ARTICLE 5: Activities of the Sub-Adviser. The services of the Sub-Adviser
to the Fund are not to be deemed to be exclusive, the Sub-Adviser and its
affiliates being free to render services to others. It is understood that
Trustees, officers, partners and shareholders of the Fund or the Adviser are or
may become interested in the Sub-Adviser as directors, officers, shareholders
or otherwise and that shareholders, directors, officers and employees of the
Sub-Adviser may become similarly interested in the Fund or the Adviser as a
shareholder, Trustee, officer, partner, or otherwise.
ARTICLE 6: Duration, Termination and Amendment of this Agreement. This
Agreement shall become effective on the date of its execution and shall govern
the relations between the parties hereto thereafter, and shall remain in force
until November 17, 1999 on which date it will terminate with respect to a fund,
unless its continuance after that date is specifically approved at least
annually (i) by the vote of a majority of the Board of Trustees of the Fund who
are not interested persons of the Fund, or of the Adviser, or of the
Sub-Adviser at a meeting specifically called for the purpose of voting on such
approval, and (ii) by the Board of Trustees of the Fund or by vote of a
majority of the outstanding voting securities of the fund. The aforesaid
requirement that continuance of this Agreement be "specifically approved at
least annually" shall be construed in a manner consistent with the Investment
Company Act of 1940 and all rules, regulations and orders thereunder.

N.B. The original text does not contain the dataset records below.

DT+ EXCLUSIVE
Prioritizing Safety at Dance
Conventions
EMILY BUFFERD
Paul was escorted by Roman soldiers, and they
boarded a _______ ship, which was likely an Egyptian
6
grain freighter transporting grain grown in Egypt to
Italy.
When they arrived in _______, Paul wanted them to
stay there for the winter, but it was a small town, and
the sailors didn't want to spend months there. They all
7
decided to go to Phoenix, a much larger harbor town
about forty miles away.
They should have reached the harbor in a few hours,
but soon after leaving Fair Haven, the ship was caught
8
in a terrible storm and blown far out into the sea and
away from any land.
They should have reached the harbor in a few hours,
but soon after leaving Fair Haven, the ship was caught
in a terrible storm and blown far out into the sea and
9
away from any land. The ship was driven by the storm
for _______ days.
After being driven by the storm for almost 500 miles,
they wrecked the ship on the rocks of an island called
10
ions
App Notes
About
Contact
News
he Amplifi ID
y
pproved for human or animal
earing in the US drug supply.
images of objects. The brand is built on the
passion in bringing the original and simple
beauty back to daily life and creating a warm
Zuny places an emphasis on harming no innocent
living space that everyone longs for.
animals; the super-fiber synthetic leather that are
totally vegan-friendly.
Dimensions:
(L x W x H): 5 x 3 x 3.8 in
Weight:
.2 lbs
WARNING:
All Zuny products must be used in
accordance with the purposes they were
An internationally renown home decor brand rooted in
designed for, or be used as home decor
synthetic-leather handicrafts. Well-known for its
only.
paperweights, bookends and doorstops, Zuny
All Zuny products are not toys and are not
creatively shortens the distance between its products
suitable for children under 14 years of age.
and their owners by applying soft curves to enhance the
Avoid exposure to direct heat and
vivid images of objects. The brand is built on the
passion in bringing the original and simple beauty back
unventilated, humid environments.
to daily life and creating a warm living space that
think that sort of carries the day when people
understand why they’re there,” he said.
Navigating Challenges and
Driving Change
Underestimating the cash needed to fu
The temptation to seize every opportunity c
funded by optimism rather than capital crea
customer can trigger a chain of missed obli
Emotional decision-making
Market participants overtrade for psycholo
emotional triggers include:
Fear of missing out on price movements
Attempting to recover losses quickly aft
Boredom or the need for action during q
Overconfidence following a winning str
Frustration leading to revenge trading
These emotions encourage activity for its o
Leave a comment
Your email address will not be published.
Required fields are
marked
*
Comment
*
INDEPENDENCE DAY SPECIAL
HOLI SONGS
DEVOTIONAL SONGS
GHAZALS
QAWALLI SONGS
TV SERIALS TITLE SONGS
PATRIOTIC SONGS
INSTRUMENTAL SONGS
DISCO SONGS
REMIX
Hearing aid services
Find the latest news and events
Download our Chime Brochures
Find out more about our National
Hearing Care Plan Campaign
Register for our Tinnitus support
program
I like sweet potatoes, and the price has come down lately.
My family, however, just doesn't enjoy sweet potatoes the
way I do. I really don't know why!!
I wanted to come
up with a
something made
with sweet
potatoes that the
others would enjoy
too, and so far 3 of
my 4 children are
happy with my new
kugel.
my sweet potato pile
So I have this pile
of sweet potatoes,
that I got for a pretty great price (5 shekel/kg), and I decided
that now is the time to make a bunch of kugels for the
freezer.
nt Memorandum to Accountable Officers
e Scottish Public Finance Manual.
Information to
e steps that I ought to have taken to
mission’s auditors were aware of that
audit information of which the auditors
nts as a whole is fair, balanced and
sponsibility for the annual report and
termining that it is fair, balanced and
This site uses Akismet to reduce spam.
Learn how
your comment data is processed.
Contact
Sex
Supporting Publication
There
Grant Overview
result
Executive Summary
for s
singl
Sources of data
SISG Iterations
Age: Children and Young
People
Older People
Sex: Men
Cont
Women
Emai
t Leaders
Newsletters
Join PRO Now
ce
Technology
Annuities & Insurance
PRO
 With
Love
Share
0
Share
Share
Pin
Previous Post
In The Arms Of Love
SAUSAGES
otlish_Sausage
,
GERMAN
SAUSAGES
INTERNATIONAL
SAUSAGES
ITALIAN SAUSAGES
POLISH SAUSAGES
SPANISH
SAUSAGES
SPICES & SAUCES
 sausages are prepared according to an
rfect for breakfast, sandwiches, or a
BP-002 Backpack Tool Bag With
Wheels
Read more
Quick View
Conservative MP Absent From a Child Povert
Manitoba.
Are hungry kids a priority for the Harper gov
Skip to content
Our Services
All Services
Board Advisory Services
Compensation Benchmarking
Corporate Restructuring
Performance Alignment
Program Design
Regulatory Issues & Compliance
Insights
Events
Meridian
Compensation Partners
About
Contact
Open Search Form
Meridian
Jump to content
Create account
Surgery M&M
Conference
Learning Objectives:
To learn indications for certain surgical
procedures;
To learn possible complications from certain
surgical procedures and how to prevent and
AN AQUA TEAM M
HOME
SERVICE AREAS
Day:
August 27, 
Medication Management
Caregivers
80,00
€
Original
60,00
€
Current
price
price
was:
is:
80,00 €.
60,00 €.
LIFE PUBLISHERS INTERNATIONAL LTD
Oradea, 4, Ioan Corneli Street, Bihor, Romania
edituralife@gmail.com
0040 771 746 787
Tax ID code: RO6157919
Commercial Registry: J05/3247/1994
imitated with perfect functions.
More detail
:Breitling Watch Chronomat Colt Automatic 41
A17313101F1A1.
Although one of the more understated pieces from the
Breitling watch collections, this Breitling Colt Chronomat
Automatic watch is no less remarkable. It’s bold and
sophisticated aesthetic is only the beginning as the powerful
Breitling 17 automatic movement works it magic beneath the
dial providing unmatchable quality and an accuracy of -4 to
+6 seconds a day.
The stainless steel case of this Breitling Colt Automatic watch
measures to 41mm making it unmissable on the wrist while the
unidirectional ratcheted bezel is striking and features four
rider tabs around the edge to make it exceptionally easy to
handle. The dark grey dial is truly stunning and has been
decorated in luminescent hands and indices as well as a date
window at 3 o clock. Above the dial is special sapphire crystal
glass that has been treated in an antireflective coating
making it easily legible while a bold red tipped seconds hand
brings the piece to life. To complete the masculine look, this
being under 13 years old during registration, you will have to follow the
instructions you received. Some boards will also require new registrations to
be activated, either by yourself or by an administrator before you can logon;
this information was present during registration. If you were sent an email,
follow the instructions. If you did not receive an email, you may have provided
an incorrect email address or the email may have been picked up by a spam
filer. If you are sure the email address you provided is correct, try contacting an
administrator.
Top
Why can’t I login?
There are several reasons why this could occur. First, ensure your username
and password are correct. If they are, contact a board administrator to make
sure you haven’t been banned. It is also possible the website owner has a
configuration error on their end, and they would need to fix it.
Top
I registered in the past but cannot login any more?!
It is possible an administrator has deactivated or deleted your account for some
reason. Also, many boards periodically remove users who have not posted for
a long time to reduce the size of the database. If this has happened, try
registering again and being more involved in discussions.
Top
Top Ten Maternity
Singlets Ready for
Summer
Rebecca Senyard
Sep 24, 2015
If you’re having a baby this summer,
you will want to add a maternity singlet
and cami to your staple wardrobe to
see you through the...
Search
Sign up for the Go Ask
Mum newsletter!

This Agreement may be terminated at any time without the payment of any
penalty by the Trustees of the Fund, by vote of a majority of the outstanding
voting securities of the Fund, by the Adviser or by the Sub-Adviser, on not
more than sixty (60) days nor less than thirty (30) days written notice to
other parties. This Agreement shall automatically terminate in the event of its
assignment.
This Agreement may be amended with respect to a fund only if such
amendment is approved by vote of a majority of the outstanding voting
securities of that fund, by the Adviser and by the Sub-Adviser.
The terms "assignment," "affiliated person," "interested person," and
"majority of the outstanding voting securities" when used in this Agreement
shall have the respective meanings specified in the Investment Company Act of
1940 and the rules, regulations and orders thereunder, subject, however, to
such exemptions as may be granted by the Securities and Exchange Commission
under said Act.
ARTICLE 7: Miscellaneous. This Agreement shall be construed in accordance
with the laws of the Commonwealth of Massachusetts, contains the entire
understanding between the parties and may be executed in several counterparts,
each of which shall be deemed to be an original and one and the same
instrument.
Each party acknowledges and agrees that all obligations of the Fund under
this agreement are binding only with respect to the funds; that any liability
of the Fund under this Agreement, or in connection with the transactions
contemplated herein, shall be discharged only out of the assets of the
appropriate fund; and that no other series of the Fund shall be liable with
respect to this Agreement or in connection with the transactions contemplated
herein.
IN WITNESS THEREOF, the parties hereto have caused this Agreement to be
executed and delivered in their names and on their behalf by the undersigned,
duly authorized, as of this 15th day of September, 1998.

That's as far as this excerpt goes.